“Optimal Ossification” — My New Paper

Editor’s Note, from Professor Nielson’s paper:

it does not matter whether an agency likes a procedural requirement; if the agency does not comply with the requirement, a court or OIRA will be there to enforce compliance.

From: Notice & Comment | A Blog from the Yale Journal on Regulation and the ABA Section of Administrative Law & Regulatory Practice

by Aaron Nielson

A draft of my latest paper — Optimal Ossification — is now available. It will be published next spring in the George Washington Law Review’s annual administrative law issue.*

Here is the abstract:

One of the dirtiest words in administrative law is “ossification”—the term used for the notion that procedural requirements force agencies to spend a long time on rulemakings. When regulatory reform is discussed, all too often the response is “ossification.” Ossification, however, is misunderstood. Even leaving aside the other benefits of procedures, delay itself can be valuable. For instance, procedural delay can operate as a credible commitment mechanism against change, thereby encouraging increased private participation in the regulatory scheme at a lower “price” for the agency. Moreover, for the most significant rules, delay gives the public time to respond. When law changes too quickly, public confidence can decrease. To the extent that agencies benefit from public confidence, procedural delay thus can be valuable. At the same time, of course, delay is not always useful and, in any event, there can be too much of a good thing. Not all regulatory schemes need a credible commitment mechanism and sometimes delay undermines rather than enhances public confidence.

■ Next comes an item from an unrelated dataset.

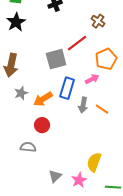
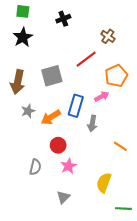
gray square: (56, 59) -> (52, 76), moved
orange line: (102, 109) -> (120, 146), moved
red circle: (42, 125) -> (58, 145), moved
gray semicircle: (28, 147) -> (35, 167), turned 98
pink star: (79, 180) -> (68, 166), moved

The challenge, therefore, is not to eliminate ossification. Rather, the goal should be to maximize ossification’s benefits while minimizing its costs. Hence, when evaluating proposals for reform, it is not enough to simply say “ossification.” Instead, one must search for the optimal amount of ossification. This Article begins to sketch what that more complete analysis might look like.

My title may be provocative. (Well, provocative for an article about regulatory procedure; let’s not kid ourselves — ours is a technical field.) But I think my analysis is straightforward.